No artigo 56º do
Código de Processo nos Tribunais Administrativos é referido que quem tenha
aceitado, quer expressa quer tacitamente, um ato administrativo não o pode
impugnar, depois deste ter sido praticado.
Analisando este
artigo e a sua integração sistemática, vemos que esta matéria (da aceitação do
ato administrativo) está integrada na subsecção II do Código, na qual é
regulado o pressuposto processual da legitimidade. Torna-se então necessário
questionarmo-nos: será que, ao aceitar expressamente ou através da “prática
espontânea e sem reserva, de facto incompatível com a vontade de impugnar”, o
destinatário do ato deixa de ter legitimidade para impugnar esse mesmo ato?

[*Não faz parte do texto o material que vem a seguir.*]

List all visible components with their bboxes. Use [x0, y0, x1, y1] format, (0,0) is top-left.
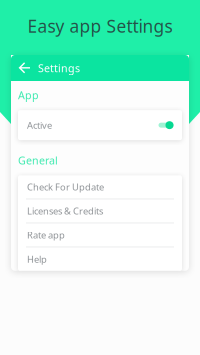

Será consequência direta da conformação, expressa ou tácita, do destinatário do
ato com o mesmo a “perda”, por assim dizer, da legitimidade processual? Será
que a questão da aceitação deveria estar regulada nesta subsecção, relacionada
com a legitimidade processual?
Para responder a
esta questão é necessário, em primeiro lugar, averiguar qual a definição e o
sentido do termo “legitimidade” no Contencioso Administrativo, e ter em conta
as raízes históricas da questão. Para não variar, mais uma vez entram aqui,
como não poderia deixar de ser, os “traumas da infância difícil” do Contencioso
Administrativo. Pois, o entendimento do conceito de legitimidade processual
como um “interesse direto, pessoal e legítimo”, entendimento este vindo,
consequentemente, de uma negação aos particulares de direitos subjetivos
perante a Administração, ao ser materializado numa concepção da existência de
interesse como condição de legitimidade afastou imediatamente a possibilidade
de consideração do interesse em agir como pressuposto processual autónomo
sendo, portanto, por esta razão que a aceitação do ato administrativo está
regulada ao lado da legitimidade como causa da falta da mesma.
Ora,
afastando-nos das raízes históricas e da “infância traumática” do Contencioso
Administrativo, analisando-se agora a legitimidade segundo a alegação da
titularidade de direitos, é necessário requalificar ou realocar este tema da
aceitação, tendo surgido na doutrina dois entendimentos: ou colocar a questão
da aceitação no plano de um pressuposto processual perfeitamente autónomo, e
portanto num plano diferente do da legitimidade e do interesse em agir, como
sugere o Professor Vieira de Andrade; ou, como parece ao Professor Vasco
Pereira da Silva, separar, como também propõe o Professor Vieira de Andrade, o
tema da aceitação do pressuposto da legitimidade, mas, e discordando aqui os
dois Professores neste aspeto, reconduzir a questão ao interesse em agir, por
alegada inexistência de vantagens em autonomizar a aceitação como pressuposto
autónomo.
Concordando ou
não com qualquer das posições, é necessário tecer algumas considerações não
quanto à questão mais formal da integração sistemática da aceitação, mas quanto
ao efeito prático, expresso na lei, do impedimento de impugnação de um ato
administrativo uma vez aceite. É que essa proibição (que choca ainda mais
quanto à aceitação tácita), ao impedir os particulares de recorrerem ao
tribunal por terem aceitado o ato, constitui um exagero que ignora o normal
curso das questões e o normal comportamento humano, ou seja, a possibilidade de
alteração de circunstâncias, de alteração de comportamentos por virtude de
quaisquer imprevistos que possam ocorrer no decorrer das situações jurídicas.
Para além da
falta de sentido prática desta proibição, ela seria inconstitucional, por
violação do artigo 268/4 da Constituição da República Portuguesa, mais
precisamente do acesso dos particulares aos tribunais administrativos através
da impugnação de quaisquer atos que lesem os seus direitos.